◆ EXERCISE DATA ◆
---
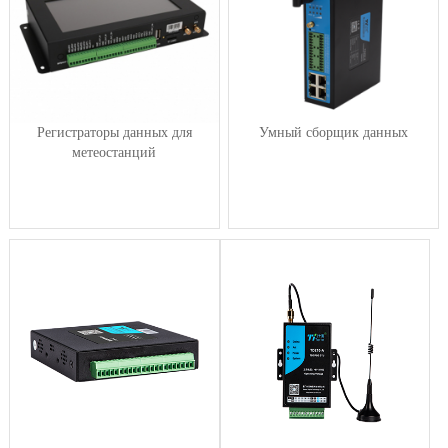
Регистраторы данных для
Умный сборщик данных
метеостанций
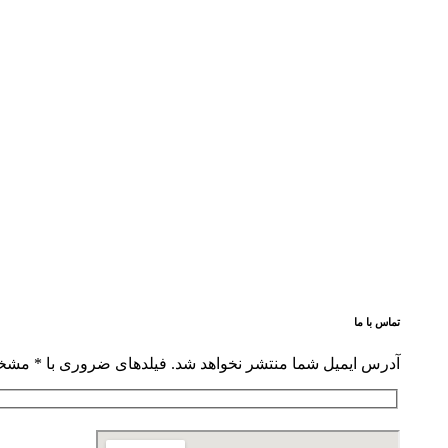
تماس با ما
آدرس ایمیل شما منتشر نخواهد شد. فیلدهای ضروری با * مشخ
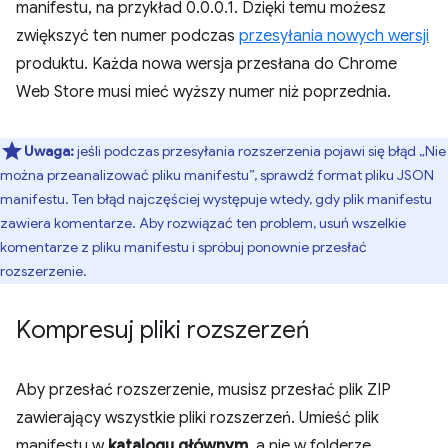
manifestu, na przykład 0.0.0.1. Dzięki temu możesz
zwiększyć ten numer podczas
przesyłania nowych wersji
produktu. Każda nowa wersja przesłana do Chrome
Web Store musi mieć wyższy numer niż poprzednia.
Uwaga:
jeśli podczas przesyłania rozszerzenia pojawi się błąd „Nie
można przeanalizować pliku manifestu”, sprawdź format pliku JSON
manifestu. Ten błąd najczęściej występuje wtedy, gdy plik manifestu
zawiera komentarze. Aby rozwiązać ten problem, usuń wszelkie
komentarze z pliku manifestu i spróbuj ponownie przesłać
rozszerzenie.
Kompresuj pliki rozszerzeń
Aby przesłać rozszerzenie, musisz przesłać plik ZIP
zawierający wszystkie pliki rozszerzeń. Umieść plik
manifestu w
katalogu głównym
, a nie w folderze.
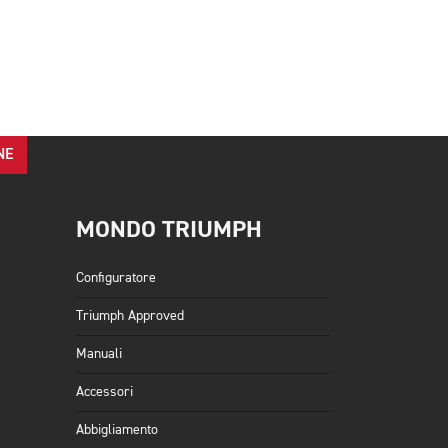
cessiva
NE
MONDO TRIUMPH
Configuratore
Triumph Approved
Manuali
Accessori
Abbigliamento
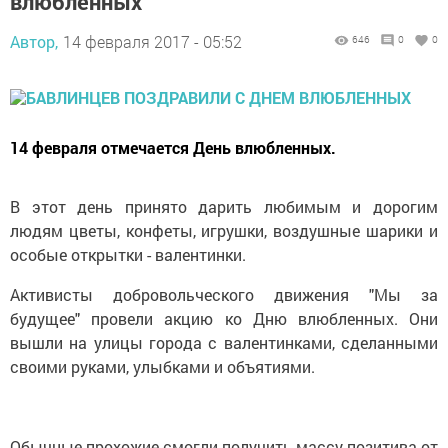
влюбленных
Автор,
14 февраля 2017 - 05:52
646
0
0
14 февраля отмечается День влюбленных.
В этот день принято дарить любимым и дорогим
людям цветы, конфеты, игрушки, воздушные шарики и
особые открытки - валентинки.
Активисты добровольческого движения "Мы за
будущее" провели акцию ко Дню влюбленных. Они
вышли на улицы города с валентинками, сделанными
своими руками, улыбками и объятиями.
Обычные прохожие смогли получить массу позитива от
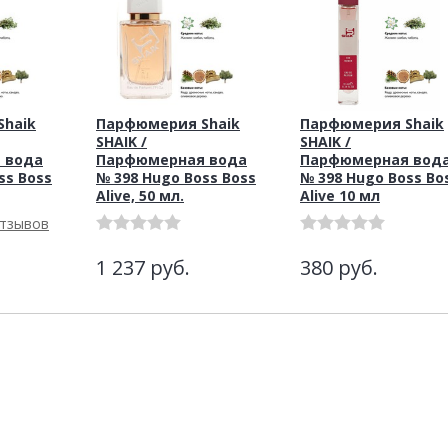
haik
Парфюмерия Shaik
Парфюмерия Shaik
SHAIK /
SHAIK /
 вода
Парфюмерная вода
Парфюмерная вод
ss Boss
№ 398 Hugo Boss Boss
№ 398 Hugo Boss Bo
Alive, 50 мл.
Alive 10 мл
отзывов
1 237
руб.
380
руб.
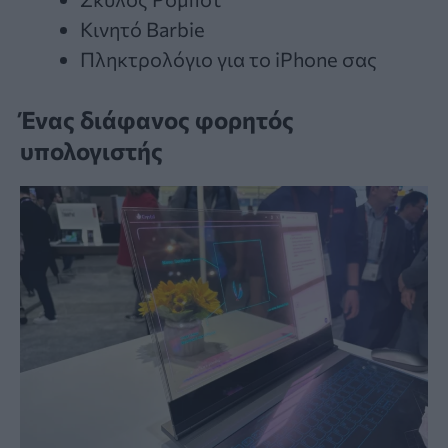
Κινητό Barbie
Πληκτρολόγιο για το iPhone σας
Ένας διάφανος φορητός
υπολογιστής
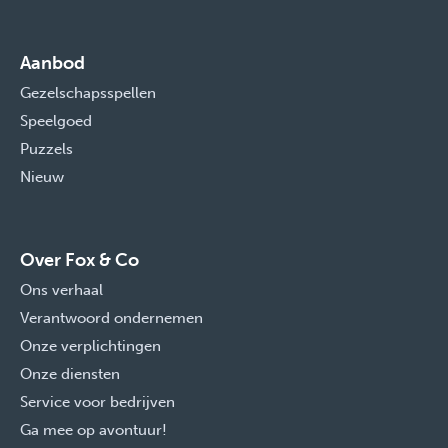
Aanbod
Gezelschapsspellen
Speelgoed
Puzzels
Nieuw
Over Fox & Co
Ons verhaal
Verantwoord ondernemen
Onze verplichtingen
Onze diensten
Service voor bedrijven
Ga mee op avontuur!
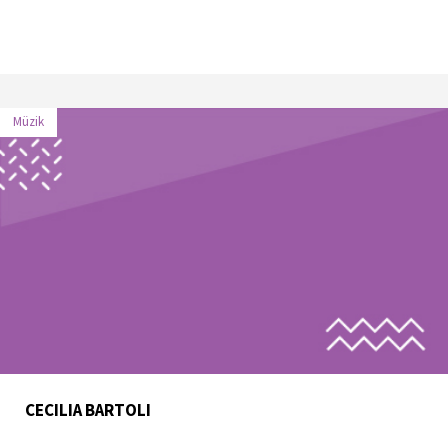
Müzik
CECILIA BARTOLI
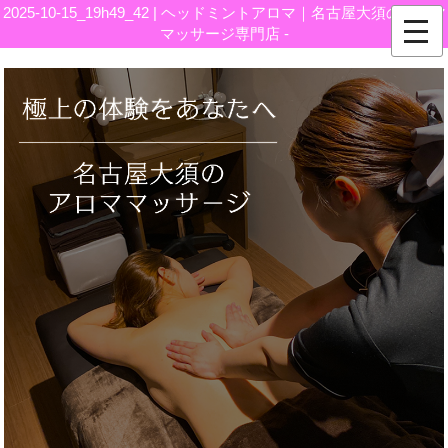
2025-10-15_19h49_42 | ヘッドミントアロマ｜名古屋大須のアロマ
マッサージ専門店 -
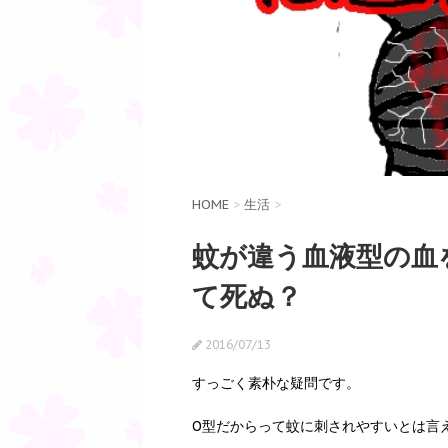
HOME
>
生活
>
蚊が違う血液型の血
て死ぬ？
2016/07/13
すっごく素朴な疑問です。
O型だからって蚊に刺されやすいとは言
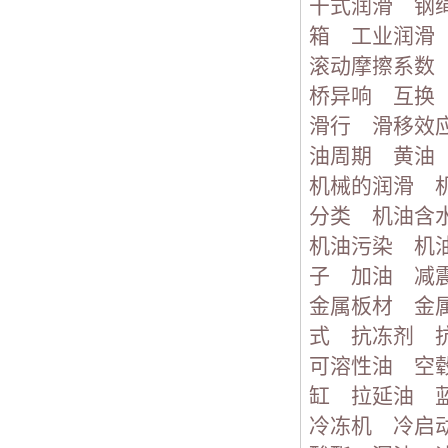
干式润滑
钢
箱
工业润滑
滚动摩擦系数
桥异响
互换
滑行
滑移效
油周期
黄油
机械的润滑
分类
机油含
机油污染
机
子
加油
减
金属板材
金
式
抗冻剂
可溶性油
空
缸
拉延油
冷冻机
冷启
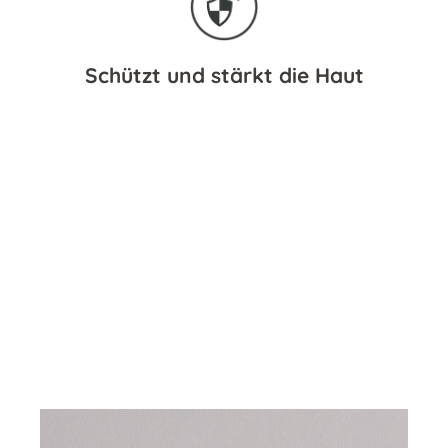
Schützt und stärkt die Haut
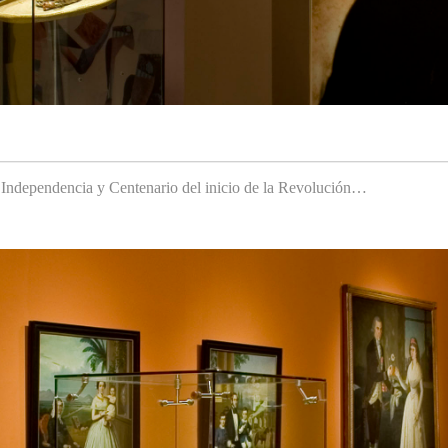
a Independencia y Centenario del inicio de la Revolución…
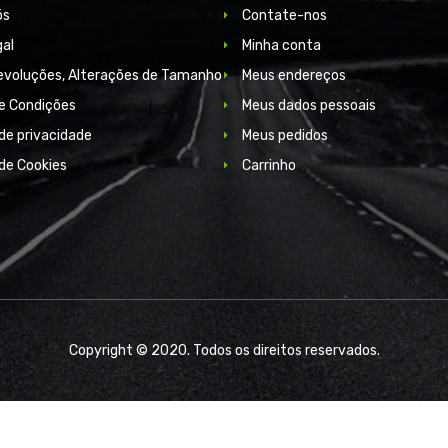
ós
Contate-nos
gal
Minha conta
Devoluções, Alterações de Tamanho
Meus endereços
e Condições
Meus dados pessoais
 de privacidade
Meus pedidos
 de Cookies
Carrinho
Copyright © 2020. Todos os direitos reservados.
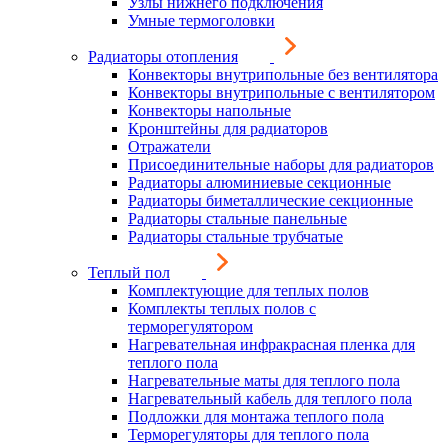
Узлы нижнего подключения
Умные термоголовки
Радиаторы отопления
Конвекторы внутрипольные без вентилятора
Конвекторы внутрипольные с вентилятором
Конвекторы напольные
Кронштейны для радиаторов
Отражатели
Присоединительные наборы для радиаторов
Радиаторы алюминиевые секционные
Радиаторы биметаллические секционные
Радиаторы стальные панельные
Радиаторы стальные трубчатые
Теплый пол
Комплектующие для теплых полов
Комплекты теплых полов с
терморегулятором
Нагревательная инфракрасная пленка для
теплого пола
Нагревательные маты для теплого пола
Нагревательный кабель для теплого пола
Подложки для монтажа теплого пола
Терморегуляторы для теплого пола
---
◆ EXERCISE GOAL ◆
Hand back all the entries exactly, leaving out the pictures.

◆ ANSWER SPACE ◆
Регистраторы данных для
Умный сборщик данных
метеостанций
تماس با ما
آدرس ایمیل شما منتشر نخواهد شد. فیلدهای ضروری با * مشخ
manifestu, na przykład 0.0.0.1. Dzięki temu możesz
zwiększyć ten numer podczas
przesyłania nowych wersji
produktu. Każda nowa wersja przesłana do Chrome
Web Store musi mieć wyższy numer niż poprzednia.
Uwaga:
jeśli podczas przesyłania rozszerzenia pojawi się błąd „Nie
można przeanalizować pliku manifestu”, sprawdź format pliku JSON
manifestu. Ten błąd najczęściej występuje wtedy, gdy plik manifestu
zawiera komentarze. Aby rozwiązać ten problem, usuń wszelkie
komentarze z pliku manifestu i spróbuj ponownie przesłać
rozszerzenie.
Kompresuj pliki rozszerzeń
Aby przesłać rozszerzenie, musisz przesłać plik ZIP
zawierający wszystkie pliki rozszerzeń. Umieść plik
manifestu w
katalogu głównym
, a nie w folderze.
cessiva
NE
MONDO TRIUMPH
Configuratore
Triumph Approved
Manuali
Accessori
Abbigliamento
влюбленных
Автор,
14 февраля 2017 - 05:52
646
0
0
14 февраля отмечается День влюбленных.
В этот день принято дарить любимым и дорогим
людям цветы, конфеты, игрушки, воздушные шарики и
особые открытки - валентинки.
Активисты добровольческого движения "Мы за
будущее" провели акцию ко Дню влюбленных. Они
вышли на улицы города с валентинками, сделанными
своими руками, улыбками и объятиями.
Обычные прохожие смогли получить массу позитива от
haik
Парфюмерия Shaik
Парфюмерия Shaik
SHAIK /
SHAIK /
 вода
Парфюмерная вода
Парфюмерная вод
ss Boss
№ 398 Hugo Boss Boss
№ 398 Hugo Boss Bo
Alive, 50 мл.
Alive 10 мл
отзывов
1 237
руб.
380
руб.
Κινητό Barbie
Πληκτρολόγιο για το iPhone σας
Ένας διάφανος φορητός
υπολογιστής
Aanbod
Gezelschapsspellen
Speelgoed
Puzzels
Nieuw
Over Fox & Co
Ons verhaal
Verantwoord ondernemen
Onze verplichtingen
Onze diensten
Service voor bedrijven
Ga mee op avontuur!
Müzik
CECILIA BARTOLI
2025-10-15_19h49_42 | ヘッドミントアロマ｜名古屋大須のアロマ
マッサージ専門店 -
HOME
>
生活
>
蚊が違う血液型の血
て死ぬ？
2016/07/13
すっごく素朴な疑問です。
O型だからって蚊に刺されやすいとは言
干式润滑
钢
箱
工业润滑
滚动摩擦系数
桥异响
互换
滑行
滑移效
油周期
黄油
机械的润滑
分类
机油含
机油污染
机
子
加油
减
金属板材
金
式
抗冻剂
可溶性油
空
缸
拉延油
冷冻机
冷启
Schützt und stärkt die Haut
a Independencia y Centenario del inicio de la Revolución…
ós
Contate-nos
gal
Minha conta
Devoluções, Alterações de Tamanho
Meus endereços
e Condições
Meus dados pessoais
 de privacidade
Meus pedidos
 de Cookies
Carrinho
Copyright © 2020. Todos os direitos reservados.
Узлы нижнего подключения
Умные термоголовки
Радиаторы отопления
Конвекторы внутрипольные без вентилятора
Конвекторы внутрипольные с вентилятором
Конвекторы напольные
Кронштейны для радиаторов
Отражатели
Присоединительные наборы для радиаторов
Радиаторы алюминиевые секционные
Радиаторы биметаллические секционные
Радиаторы стальные панельные
Радиаторы стальные трубчатые
Теплый пол
Комплектующие для теплых полов
Комплекты теплых полов с
терморегулятором
Нагревательная инфракрасная пленка для
теплого пола
Нагревательные маты для теплого пола
Нагревательный кабель для теплого пола
Подложки для монтажа теплого пола
Терморегуляторы для теплого пола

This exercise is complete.